Now I believe that having a constant fear of death would be the worst possible way to live, but what I’m talking about here is the awareness of our own fragile nature and the uncertainly of life.

So I’ve started to wonder how would I live today if I was aware that it could be my last day or the last day of someone in my life?

Would I wake up early to make the most of the day, or would I prefer to stay in bed a little longer and enjoy a sleep in? What would I have for breakfast if I was possibly my last meal? Would I eat alone or prepare breakfast for my wife and enjoy the time together? How would I part ways each morning with my wife if I truly felt there was a possibility I wouldn’t see her again? Would I ever part ways with an unresolved argument and risk the possibility of never resolving it? How would I express my feelings to her so I would never wonder if she knew how I truly felt?

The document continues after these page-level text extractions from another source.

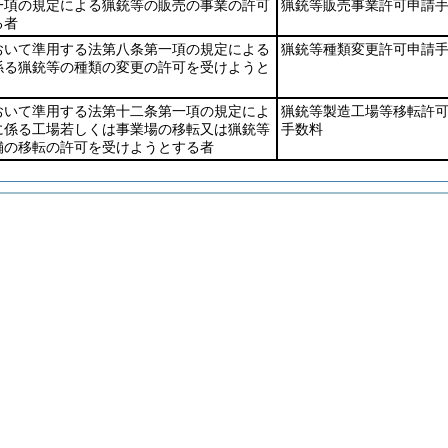
一項の規定による猟銃等の販売の事業の許可
猟銃等販売事業許可申請
る者
おいて準用する法第八条第一項の規定による
猟銃等種類変更許可申請
係る猟銃等の種類の変更の許可を受けようと
おいて準用する法第十二条第一項の規定によ
猟銃等製造工場等移転許
に係る工場若しくは事業場の移転又は猟銃等
手数料
舗の移転の許可を受けようとする者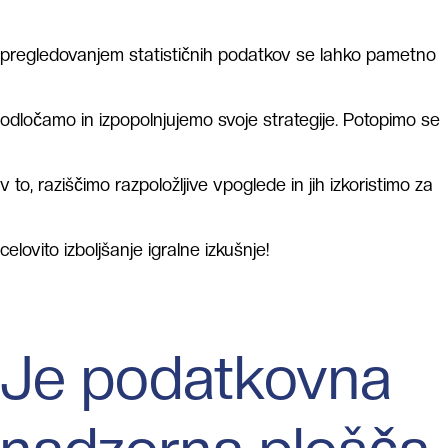
pregledovanjem statističnih podatkov se lahko pametno
odločamo in izpopolnjujemo svoje strategije. Potopimo se
v to, raziščimo razpoložljive vpoglede in jih izkoristimo za
celovito izboljšanje igralne izkušnje!
Je podatkovna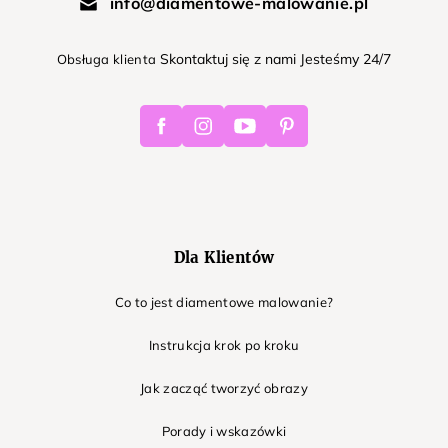
info@diamentowe-malowanie.pl
Skontaktuj się z nami Jesteśmy 24/7
Obsługa klienta
Facebook
Instagram
Youtube
Pinterest
Dla Klientów
Co to jest diamentowe malowanie?
Instrukcja krok po kroku
Jak zacząć tworzyć obrazy
Porady i wskazówki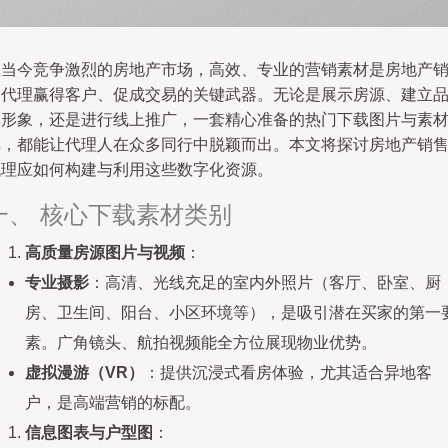
在当今竞争激烈的房地产市场，高效、专业的营销素材是房地产
售代理赢得客户、促成交易的关键武器。无论是展示房源、建立
牌形象，还是进行线上推广，一套精心准备的热门下载图片与素
库，都能让代理人在众多同行中脱颖而出。本文将探讨房地产销
代理应如何构建与利用这些数字化资源。
一、 核心下载素材类别
高质量房源图片与视频
：
专业摄影
：高清、光线充足的室内外照片（客厅、卧室、厨
房、卫生间、阳台、小区环境等），是吸引潜在买家的第一
素。广角镜头、航拍视频能全方位展现物业优势。
虚拟漫游（VR）
：提供沉浸式看房体验，尤其适合异地客
户，是高端营销的标配。
信息图表与户型图
：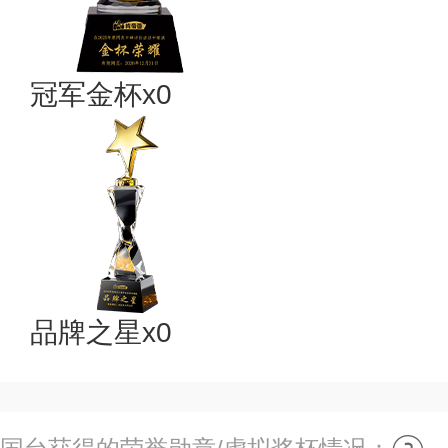
冠军金杯x0
品牌之星x0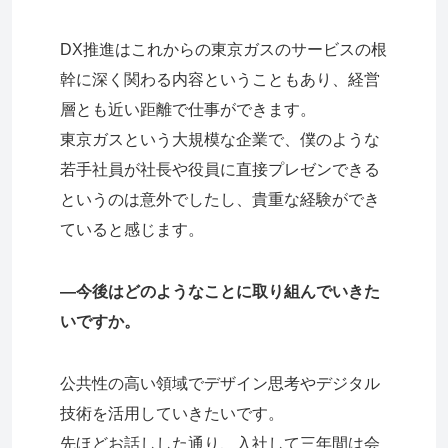
DX推進はこれからの東京ガスのサービスの根
幹に深く関わる内容ということもあり、経営
層とも近い距離で仕事ができます。
東京ガスという大規模な企業で、僕のような
若手社員が社長や役員に直接プレゼンできる
というのは意外でしたし、貴重な経験ができ
ていると感じます。
―今後はどのようなことに取り組んでいきた
いですか。
公共性の高い領域でデザイン思考やデジタル
技術を活用していきたいです。
先ほどお話しした通り、入社して三年間は会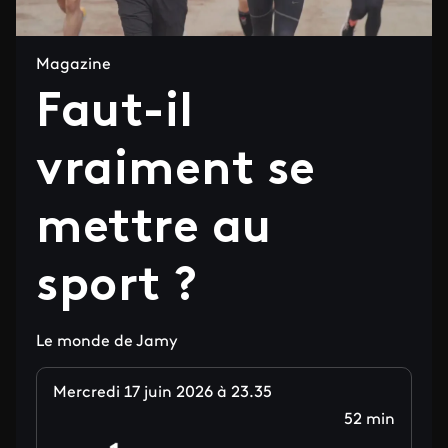
Magazine
Faut-il
vraiment se
mettre au
sport ?
Le monde de Jamy
Mercredi 17 juin 2026 à 23.35
52 min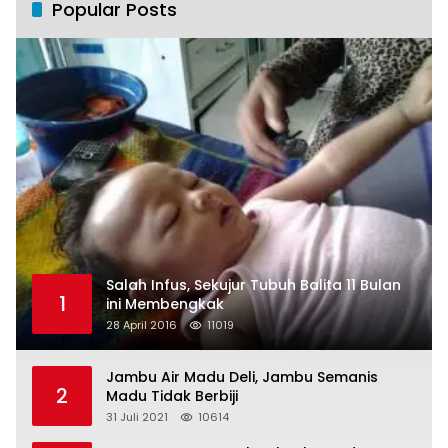
Popular Posts
Salah Infus, Sekujur Tubuh Balita 11 Bulan
1
ini Membengkak
28 April 2016
11019
Jambu Air Madu Deli, Jambu Semanis
2
Madu Tidak Berbiji
31 Juli 2021
10614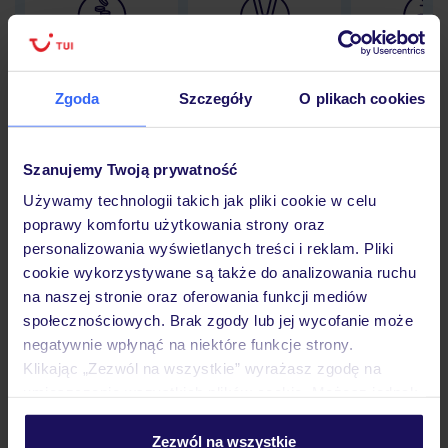
Lider niskich cen
Największe biuro
30 lat w P
podróży w Polsce
Zgoda
Szczegóły
O plikach cookies
Szanujemy Twoją prywatność
Hotel
Używamy technologii takich jak pliki cookie w celu
poprawy komfortu użytkowania strony oraz
personalizowania wyświetlanych treści i reklam. Pliki
Pokoje
cookie wykorzystywane są także do analizowania ruchu
na naszej stronie oraz oferowania funkcji mediów
społecznościowych. Brak zgody lub jej wycofanie może
Wyżywienie
negatywnie wpłynąć na niektóre funkcje strony.
Klikając „Zezwól na wszystkie” wyrażasz zgodę na
umieszczenie wszystkich plików cookie. Możesz jednak
personalizować swój wybór wchodząc w zakładkę
Atrakcje
„Szczegóły”
Zezwól na wszystkie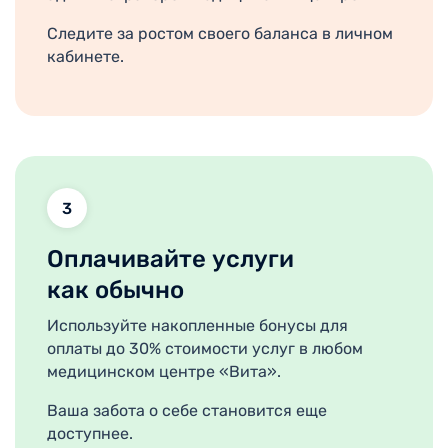
Следите за ростом своего баланса в личном
кабинете.
3
Оплачивайте услуги
как обычно
Используйте накопленные бонусы для
оплаты до 30% стоимости услуг в любом
медицинском центре «Вита».
Ваша забота о себе становится еще
доступнее.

How would I carry out each conversation with someone if I knew that this could be the last thought they had of me? How would I deal with petty disagreements with friends and family? How would I speak to my parents if it were to be my last conversion?

How would I embrace my wife at the end of a day apart, or a family member or friend after a time apart, when I know that there was a possibility that I wouldn’t have this opportunity?

How would my life be summed up if today was my last day, would I be happy with the person that is described at my funeral? Would I be happy with the son, the husband, the brother or friend I’ve been. Would I be satisfied with the life I’ve built?

I think as a society we tend to move away from those things that cause us discomfort and in many ways we lose the appreciation for the value of life, its not until we ourselves or someone close to us has an encounter with death that we appreciate its impact on our lives – life gains a different perspective, priorities are changed and things that were taken for granted become more important than anything else.

Sometimes this realisation and appreciation of death comes too late, we miss the chance to resolve a conflict or tell someone how we really feel and we are left with the sorrow and regret that we didn’t act when we had a chance, and this must surely be the greatest tragedy of life – forgetting that its only temporary!